The second way detects optimizations where instead of bytes DWORDs are written by the KSA (lines 38-46). For instance, the password cracker John optimizes the KSA like this (see opencl_rc4.h). It comprises an initialized array of 64 DWORDs:

#ifdef RC4_IV32       
__constant uint rc4_iv[64] = { 0x03020100, 0x07060504, 0x0b0a0908, 0x0f0e0d0c,       
                               0x13121110, 0x17161514, 0x1b1a1918, 0x1f1e1d1c,       
                               0x23222120, 0x27262524, 0x2b2a2928, 0x2f2e2d2c,       
                               0x33323130, 0x37363534, 0x3b3a3938, 0x3f3e3d3c,       
                               0x43424140, 0x47464544, 0x4b4a4948, 0x4f4e4d4c,       
                               0x53525150, 0x57565554, 0x5b5a5958, 0x5f5e5d5c,       
                               0x63626160, 0x67666564, 0x6b6a6968, 0x6f6e6d6c,       
                               0x73727170, 0x77767574, 0x7b7a7978, 0x7f7e7d7c,       
                               0x83828180, 0x87868584, 0x8b8a8988, 0x8f8e8d8c,       
                               0x93929190, 0x97969594, 0x9b9a9998, 0x9f9e9d9c,       
                               0xa3a2a1a0, 0xa7a6a5a4, 0xabaaa9a8, 0xafaeadac,       
                               0xb3b2b1b0, 0xb7b6b5b4, 0xbbbab9b8, 0xbfbebdbc,      
                               0xc3c2c1c0, 0xc7c6c5c4, 0xcbcac9c8, 0xcfcecdcc,       
                               0xd3d2d1d0, 0xd7d6d5d4, 0xdbdad9d8, 0xdfdedddc,       
                               0xe3e2e1e0, 0xe7e6e5e4, 0xebeae9e8, 0xefeeedec,       
                               0xf3f2f1f0, 0xf7f6f5f4, 0xfbfaf9f8, 0xfffefdfc };        
#endif

Now we can understand where the constants 0xFFFEFDFC and 0x03020100 come from. Such an optimized version of RC4 was actually utilized in the original XBOX bootloader (there we can also see the utilization of the DWORD 0x4040404).

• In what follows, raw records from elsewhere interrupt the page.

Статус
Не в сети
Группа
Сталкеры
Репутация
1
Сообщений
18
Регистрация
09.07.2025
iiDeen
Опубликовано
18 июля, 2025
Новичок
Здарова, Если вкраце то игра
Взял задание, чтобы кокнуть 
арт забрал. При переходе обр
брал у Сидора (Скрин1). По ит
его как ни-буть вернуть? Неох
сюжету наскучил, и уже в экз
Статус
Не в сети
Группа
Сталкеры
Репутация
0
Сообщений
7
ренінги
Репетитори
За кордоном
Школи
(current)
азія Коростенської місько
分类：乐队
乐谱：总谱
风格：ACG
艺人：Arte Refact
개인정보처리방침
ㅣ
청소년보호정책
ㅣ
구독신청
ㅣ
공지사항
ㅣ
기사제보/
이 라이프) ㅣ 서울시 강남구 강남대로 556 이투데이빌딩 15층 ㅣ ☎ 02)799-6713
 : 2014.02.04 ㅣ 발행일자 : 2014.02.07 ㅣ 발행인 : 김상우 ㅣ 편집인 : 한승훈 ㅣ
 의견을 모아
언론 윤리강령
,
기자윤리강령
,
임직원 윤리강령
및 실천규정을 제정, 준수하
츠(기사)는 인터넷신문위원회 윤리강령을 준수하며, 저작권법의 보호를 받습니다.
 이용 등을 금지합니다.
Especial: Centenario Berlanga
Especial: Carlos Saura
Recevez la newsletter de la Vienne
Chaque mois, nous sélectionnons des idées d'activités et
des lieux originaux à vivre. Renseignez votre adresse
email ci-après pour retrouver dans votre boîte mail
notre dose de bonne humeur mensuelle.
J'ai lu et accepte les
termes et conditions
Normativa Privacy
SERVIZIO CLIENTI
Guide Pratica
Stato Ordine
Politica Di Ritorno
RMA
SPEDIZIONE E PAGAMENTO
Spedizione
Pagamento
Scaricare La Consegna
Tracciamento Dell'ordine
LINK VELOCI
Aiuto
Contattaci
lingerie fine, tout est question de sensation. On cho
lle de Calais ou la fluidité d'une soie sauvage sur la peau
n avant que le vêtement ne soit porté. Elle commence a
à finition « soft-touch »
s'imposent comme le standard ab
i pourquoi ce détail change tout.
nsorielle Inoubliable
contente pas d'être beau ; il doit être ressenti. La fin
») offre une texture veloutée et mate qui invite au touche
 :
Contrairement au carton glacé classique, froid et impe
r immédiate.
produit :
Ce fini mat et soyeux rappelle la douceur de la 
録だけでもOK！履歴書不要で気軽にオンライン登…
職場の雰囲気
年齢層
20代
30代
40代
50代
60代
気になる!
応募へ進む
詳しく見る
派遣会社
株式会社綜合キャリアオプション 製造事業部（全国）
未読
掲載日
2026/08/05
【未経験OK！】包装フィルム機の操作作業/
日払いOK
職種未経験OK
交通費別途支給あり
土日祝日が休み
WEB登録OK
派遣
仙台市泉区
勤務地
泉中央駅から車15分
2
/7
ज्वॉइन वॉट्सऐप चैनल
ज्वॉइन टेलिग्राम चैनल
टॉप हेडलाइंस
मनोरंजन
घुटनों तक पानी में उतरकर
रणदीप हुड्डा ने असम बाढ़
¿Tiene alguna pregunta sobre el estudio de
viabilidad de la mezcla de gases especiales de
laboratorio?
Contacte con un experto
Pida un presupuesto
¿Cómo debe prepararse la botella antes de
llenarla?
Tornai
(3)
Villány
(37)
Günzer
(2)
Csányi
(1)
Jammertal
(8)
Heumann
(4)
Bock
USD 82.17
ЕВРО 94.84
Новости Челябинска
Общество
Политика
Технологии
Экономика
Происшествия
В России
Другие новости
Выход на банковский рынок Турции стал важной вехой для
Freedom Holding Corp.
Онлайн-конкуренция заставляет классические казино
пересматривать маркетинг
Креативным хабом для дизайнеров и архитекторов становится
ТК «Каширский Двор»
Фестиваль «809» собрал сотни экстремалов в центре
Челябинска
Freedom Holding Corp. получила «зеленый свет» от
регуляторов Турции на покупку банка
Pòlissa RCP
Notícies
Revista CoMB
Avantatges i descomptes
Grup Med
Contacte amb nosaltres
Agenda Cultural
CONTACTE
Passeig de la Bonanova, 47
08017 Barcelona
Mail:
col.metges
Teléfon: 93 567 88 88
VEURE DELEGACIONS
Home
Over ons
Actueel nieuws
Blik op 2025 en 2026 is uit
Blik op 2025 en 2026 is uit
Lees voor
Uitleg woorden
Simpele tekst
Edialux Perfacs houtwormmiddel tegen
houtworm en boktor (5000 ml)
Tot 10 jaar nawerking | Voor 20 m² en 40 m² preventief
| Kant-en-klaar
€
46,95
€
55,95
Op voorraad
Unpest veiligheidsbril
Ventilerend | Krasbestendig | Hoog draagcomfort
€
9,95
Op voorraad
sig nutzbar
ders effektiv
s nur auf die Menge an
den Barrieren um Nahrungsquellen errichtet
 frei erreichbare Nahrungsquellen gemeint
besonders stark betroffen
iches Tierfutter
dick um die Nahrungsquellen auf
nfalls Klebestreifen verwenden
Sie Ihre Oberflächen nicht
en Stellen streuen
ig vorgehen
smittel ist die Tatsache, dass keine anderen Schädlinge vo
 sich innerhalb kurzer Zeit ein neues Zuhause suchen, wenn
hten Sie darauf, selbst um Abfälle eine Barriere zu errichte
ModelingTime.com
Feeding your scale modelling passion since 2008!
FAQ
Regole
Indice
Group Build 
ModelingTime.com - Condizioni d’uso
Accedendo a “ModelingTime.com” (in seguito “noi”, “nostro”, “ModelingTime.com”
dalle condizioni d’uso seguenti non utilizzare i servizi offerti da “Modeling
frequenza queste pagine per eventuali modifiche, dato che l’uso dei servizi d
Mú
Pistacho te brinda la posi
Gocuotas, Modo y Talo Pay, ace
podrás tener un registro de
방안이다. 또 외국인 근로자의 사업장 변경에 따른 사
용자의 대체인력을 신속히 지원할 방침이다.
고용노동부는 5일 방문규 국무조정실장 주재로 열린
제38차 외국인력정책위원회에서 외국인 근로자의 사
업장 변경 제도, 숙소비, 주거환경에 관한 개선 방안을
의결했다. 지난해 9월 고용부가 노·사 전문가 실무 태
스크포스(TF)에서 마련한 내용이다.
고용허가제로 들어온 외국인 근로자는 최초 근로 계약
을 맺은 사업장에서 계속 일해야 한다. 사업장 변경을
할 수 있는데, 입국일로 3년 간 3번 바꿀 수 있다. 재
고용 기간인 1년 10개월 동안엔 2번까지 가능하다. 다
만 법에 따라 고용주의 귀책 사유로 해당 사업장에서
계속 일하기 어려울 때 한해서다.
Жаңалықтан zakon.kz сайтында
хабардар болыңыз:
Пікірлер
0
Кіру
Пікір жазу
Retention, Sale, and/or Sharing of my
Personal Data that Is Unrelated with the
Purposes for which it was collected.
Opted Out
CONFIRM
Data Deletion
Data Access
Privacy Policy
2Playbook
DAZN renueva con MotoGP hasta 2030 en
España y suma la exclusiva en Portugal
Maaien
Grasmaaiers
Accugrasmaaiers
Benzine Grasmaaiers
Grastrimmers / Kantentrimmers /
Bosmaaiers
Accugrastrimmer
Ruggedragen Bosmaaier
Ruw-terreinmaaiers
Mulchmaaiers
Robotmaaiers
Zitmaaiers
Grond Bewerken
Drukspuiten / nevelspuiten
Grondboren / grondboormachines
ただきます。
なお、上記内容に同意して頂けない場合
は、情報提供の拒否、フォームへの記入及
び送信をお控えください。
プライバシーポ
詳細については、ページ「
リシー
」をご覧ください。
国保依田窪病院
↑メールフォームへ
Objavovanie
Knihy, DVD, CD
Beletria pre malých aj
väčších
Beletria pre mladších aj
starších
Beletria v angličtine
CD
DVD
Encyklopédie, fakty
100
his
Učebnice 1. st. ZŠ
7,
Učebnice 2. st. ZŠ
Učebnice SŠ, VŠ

Let me tell you a tiny anecdote. A couple of years ago, a junior coworker reversed the whole RC4 algorithm in a malicious binary and told some colleagues and me that they analyzed a custom crypto algorithm. We told them that this was just plain old RC4. The coworker was a little bit upset but they likely learned a lot from their tiny adventure in RC4. I hope that now you are capable of spotting RC4 in (malicious) binaries and I’ve just saved you a couple of hours of reversing.